**Task to complete**
When you write out the records, keep every word exact and drop the pictures.

Stored data:
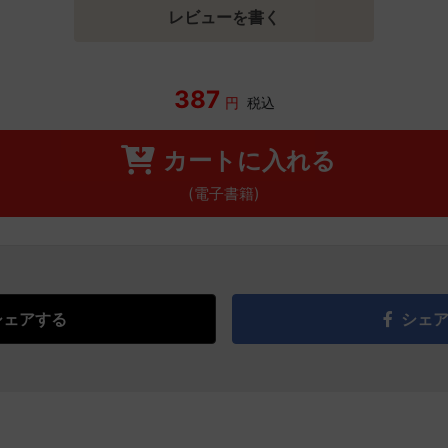
レビューを書く
387
円
税込
カートに入れる
(電子書籍)
シェアする
シェ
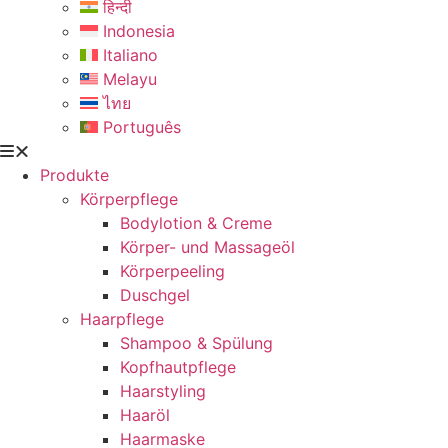
हिन्दी
Indonesia
Italiano
Melayu
ไทย
Português
Produkte
Körperpflege
Bodylotion & Creme
Körper- und Massageöl
Körperpeeling
Duschgel
Haarpflege
Shampoo & Spülung
Kopfhautpflege
Haarstyling
Haaröl
Haarmaske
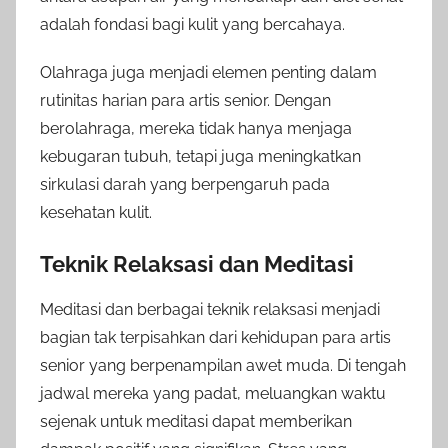
adalah fondasi bagi kulit yang bercahaya.
Olahraga juga menjadi elemen penting dalam
rutinitas harian para artis senior. Dengan
berolahraga, mereka tidak hanya menjaga
kebugaran tubuh, tetapi juga meningkatkan
sirkulasi darah yang berpengaruh pada
kesehatan kulit.
Teknik Relaksasi dan Meditasi
Meditasi dan berbagai teknik relaksasi menjadi
bagian tak terpisahkan dari kehidupan para artis
senior yang berpenampilan awet muda. Di tengah
jadwal mereka yang padat, meluangkan waktu
sejenak untuk meditasi dapat memberikan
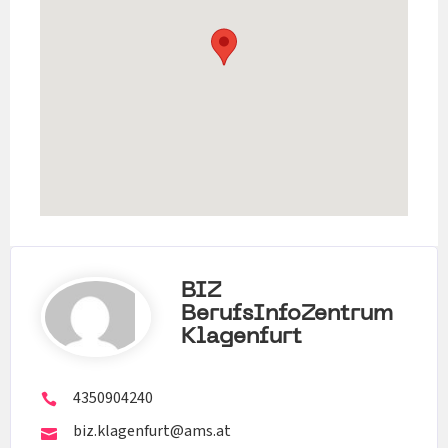
BIZ
BerufsInfoZentrum
Klagenfurt
4350904240
biz.klagenfurt@ams.at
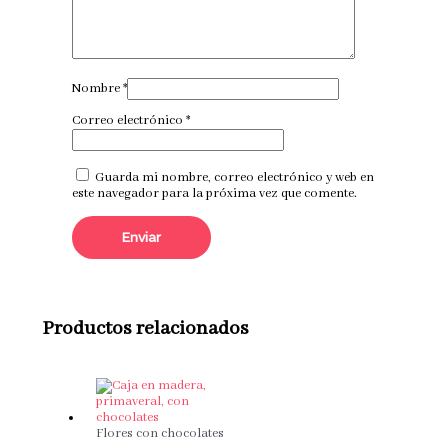
Nombre
*
Correo electrónico
*
Guarda mi nombre, correo electrónico y web en
este navegador para la próxima vez que comente.
Productos relacionados
Flores con chocolates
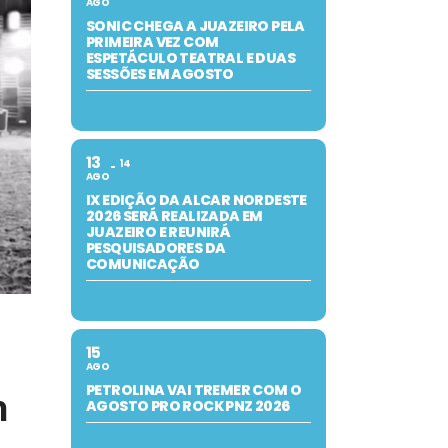
AGO
SONIC CHEGA A JUAZEIRO PELA
PRIMEIRA VEZ COM
ESPETÁCULO TEATRAL E DUAS
SESSÕES EM AGOSTO
13
14
AGO
IX EDIÇÃO DA ALCAR NORDESTE
2026 SERÁ REALIZADA EM
JUAZEIRO E REUNIRÁ
PESQUISADORES DA
COMUNICAÇÃO
15
AGO
PETROLINA VAI TREMER COM O
m
AGOSTO PRO ROCK PNZ 2026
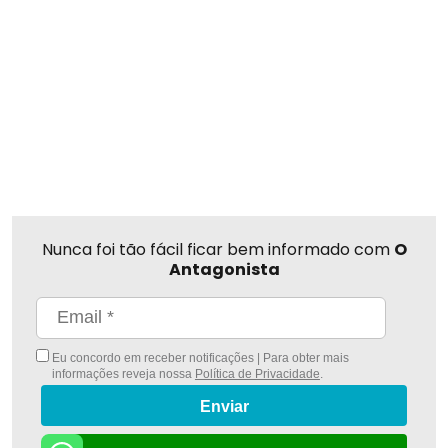
Nunca foi tão fácil ficar bem informado com
O
Antagonista
Eu concordo em receber notificações | Para obter mais
informações reveja nossa
Política de Privacidade
.
Enviar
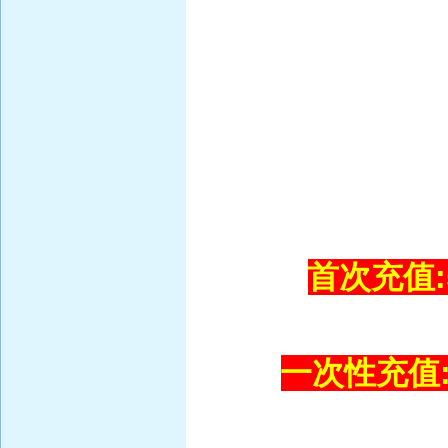
首次充值:5
一次性充值:1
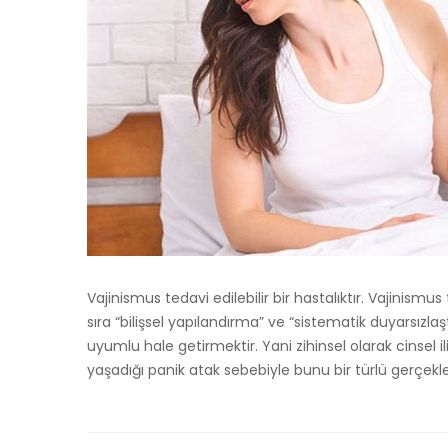
Vajinismus tedavi edilebilir bir hastalıktır. Vajini
sıra “bilişsel yapılandırma” ve “sistematik duyarsızlaşt
uyumlu hale getirmektir. Yani zihinsel olarak cinsel il
yaşadığı panik atak sebebiyle bunu bir türlü gerçek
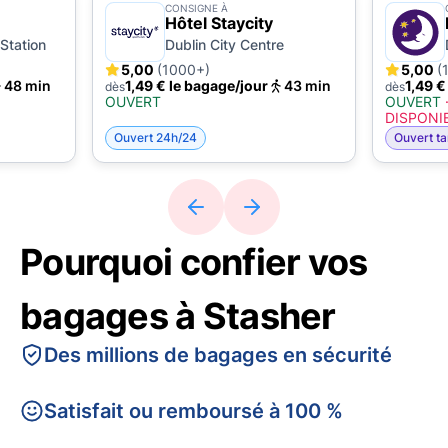
CONSIGNE À
Hôtel Staycity
Station
Dublin City Centre
5,00
(1000+)
5,00
(
48 min
1,49 € le bagage/jour
43 min
1,49 €
dès
dès
OUVERT
OUVERT
DISPONI
Ouvert 24h/24
Ouvert ta
Pourquoi confier vos
bagages à Stasher
Des millions de bagages en sécurité
Satisfait ou remboursé à 100 %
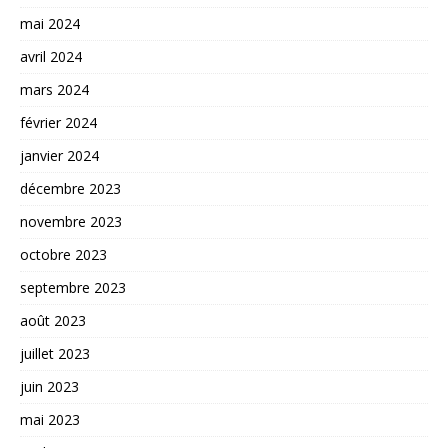
mai 2024
avril 2024
mars 2024
février 2024
janvier 2024
décembre 2023
novembre 2023
octobre 2023
septembre 2023
août 2023
juillet 2023
juin 2023
mai 2023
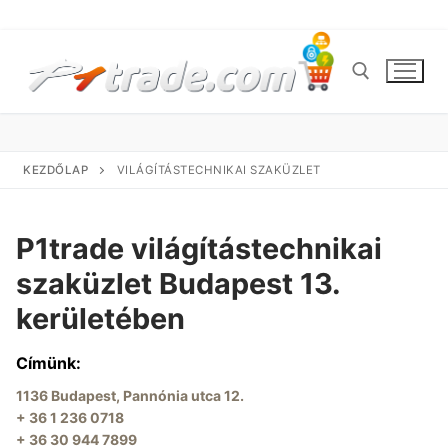
Ugrás
a
tartalomra
Keresése:
KEZDŐLAP
VILÁGÍTÁSTECHNIKAI SZAKÜZLET
P1trade világítástechnikai
Keresése:
szaküzlet Budapest 13.
kerületében
Kezdőlap
Címünk:
Villanyszerelési termékek
1136 Budapest, Pannónia utca 12.
Ajánlatkérés
+ 36 1 236 0718
+ 36 30 944 7899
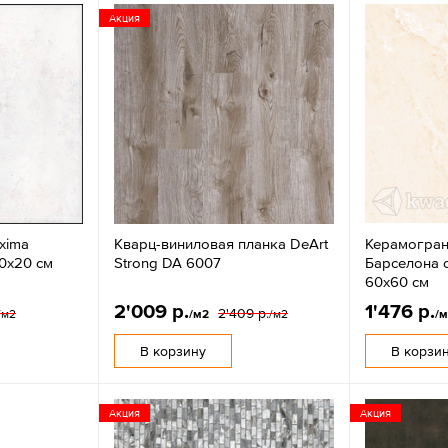
Акция
xima
Кварц-виниловая планка DeArt
Керамогран
0x20 см
Strong DA 6007
Барселона 
60х60 см
2'009 р.
1'476 р.
2'409 р.
/м2
/м2
/м2
/
В корзину
В корзи
Акция
Акция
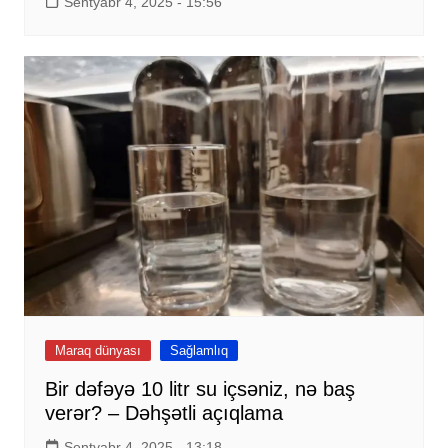
Sentyabr 4, 2025 - 15:56
Maraq dünyası
Sağlamlıq
Bir dəfəyə 10 litr su içsəniz, nə baş
verər? – Dəhşətli açıqlama
Sentyabr 4, 2025 - 13:18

**Result**
レビューを書く
387
円
税込
カートに入れる
(電子書籍)
シェアする
シェ
हिन्दी
Indonesia
Italiano
Melayu
ไทย
Português
Produkte
Körperpflege
Bodylotion & Creme
Körper- und Massageöl
Körperpeeling
Duschgel
Haarpflege
Shampoo & Spülung
Kopfhautpflege
Haarstyling
Haaröl
Haarmaske
adalah fondasi bagi kulit yang bercahaya.
Olahraga juga menjadi elemen penting dalam
rutinitas harian para artis senior. Dengan
berolahraga, mereka tidak hanya menjaga
kebugaran tubuh, tetapi juga meningkatkan
sirkulasi darah yang berpengaruh pada
kesehatan kulit.
Teknik Relaksasi dan Meditasi
Meditasi dan berbagai teknik relaksasi menjadi
bagian tak terpisahkan dari kehidupan para artis
senior yang berpenampilan awet muda. Di tengah
jadwal mereka yang padat, meluangkan waktu
sejenak untuk meditasi dapat memberikan
BIZ
BerufsInfoZentrum
Klagenfurt
4350904240
biz.klagenfurt@ams.at
Nombre
*
Correo electrónico
*
Guarda mi nombre, correo electrónico y web en
este navegador para la próxima vez que comente.
Productos relacionados
Flores con chocolates
AGO
SONIC CHEGA A JUAZEIRO PELA
PRIMEIRA VEZ COM
ESPETÁCULO TEATRAL E DUAS
SESSÕES EM AGOSTO
13
14
AGO
IX EDIÇÃO DA ALCAR NORDESTE
2026 SERÁ REALIZADA EM
JUAZEIRO E REUNIRÁ
PESQUISADORES DA
COMUNICAÇÃO
15
AGO
PETROLINA VAI TREMER COM O
m
AGOSTO PRO ROCK PNZ 2026
Nunca foi tão fácil ficar bem informado com
O
Antagonista
Eu concordo em receber notificações | Para obter mais
informações reveja nossa
Política de Privacidade
.
Enviar
首次充值:5
一次性充值:1
Vajinismus tedavi edilebilir bir hastalıktır. Vajini
sıra “bilişsel yapılandırma” ve “sistematik duyarsızlaşt
uyumlu hale getirmektir. Yani zihinsel olarak cinsel il
yaşadığı panik atak sebebiyle bunu bir türlü gerçek
CONSIGNE À
Hôtel Staycity
Station
Dublin City Centre
5,00
(1000+)
5,00
(
48 min
1,49 € le bagage/jour
43 min
1,49 €
dès
dès
OUVERT
OUVERT
DISPONI
Ouvert 24h/24
Ouvert ta
Pourquoi confier vos
bagages à Stasher
Des millions de bagages en sécurité
Satisfait ou remboursé à 100 %
mai 2024
avril 2024
mars 2024
février 2024
janvier 2024
décembre 2023
novembre 2023
octobre 2023
septembre 2023
août 2023
juillet 2023
juin 2023
mai 2023
Ugrás
a
tartalomra
Keresése:
KEZDŐLAP
VILÁGÍTÁSTECHNIKAI SZAKÜZLET
P1trade világítástechnikai
Keresése:
szaküzlet Budapest 13.
kerületében
Kezdőlap
Címünk:
Villanyszerelési termékek
1136 Budapest, Pannónia utca 12.
Ajánlatkérés
+ 36 1 236 0718
+ 36 30 944 7899
Акция
xima
Кварц-виниловая планка DeArt
Керамогран
0x20 см
Strong DA 6007
Барселона 
60х60 см
2'009 р.
1'476 р.
2'409 р.
/м2
/м2
/м2
/
В корзину
В корзи
Акция
Акция
Sentyabr 4, 2025 - 15:56
Maraq dünyası
Sağlamlıq
Bir dəfəyə 10 litr su içsəniz, nə baş
verər? – Dəhşətli açıqlama
Sentyabr 4, 2025 - 13:18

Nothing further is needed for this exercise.